[WORK REQUEST]: Both the line below containing "shown limited progress" and the line containing "Changes Are Coming. Are Marketers Ready?", along with every line between them, should be repeated exactly; no other line belongs in the answer.

Extracted page text data:
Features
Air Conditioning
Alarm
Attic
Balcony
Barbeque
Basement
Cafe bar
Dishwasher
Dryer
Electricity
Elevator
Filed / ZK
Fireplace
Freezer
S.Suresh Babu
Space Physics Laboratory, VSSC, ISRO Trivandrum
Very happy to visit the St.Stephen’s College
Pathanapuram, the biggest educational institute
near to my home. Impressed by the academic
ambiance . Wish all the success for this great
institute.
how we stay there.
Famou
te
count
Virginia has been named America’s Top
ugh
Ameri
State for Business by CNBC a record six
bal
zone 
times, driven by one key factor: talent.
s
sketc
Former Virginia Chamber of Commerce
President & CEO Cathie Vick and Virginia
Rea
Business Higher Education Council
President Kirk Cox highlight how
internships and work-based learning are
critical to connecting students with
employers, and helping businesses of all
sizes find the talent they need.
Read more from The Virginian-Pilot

---

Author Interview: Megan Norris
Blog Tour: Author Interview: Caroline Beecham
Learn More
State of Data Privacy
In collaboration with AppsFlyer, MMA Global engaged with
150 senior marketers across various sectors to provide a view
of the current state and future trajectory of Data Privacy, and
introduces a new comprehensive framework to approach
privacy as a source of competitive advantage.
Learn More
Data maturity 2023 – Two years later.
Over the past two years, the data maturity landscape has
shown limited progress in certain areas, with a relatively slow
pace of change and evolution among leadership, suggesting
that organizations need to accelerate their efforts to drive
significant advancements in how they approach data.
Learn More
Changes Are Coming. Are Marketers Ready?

[YOUR SOLUTION]:
shown limited progress in certain areas, with a relatively slow
pace of change and evolution among leadership, suggesting
that organizations need to accelerate their efforts to drive
significant advancements in how they approach data.
Learn More
Changes Are Coming. Are Marketers Ready?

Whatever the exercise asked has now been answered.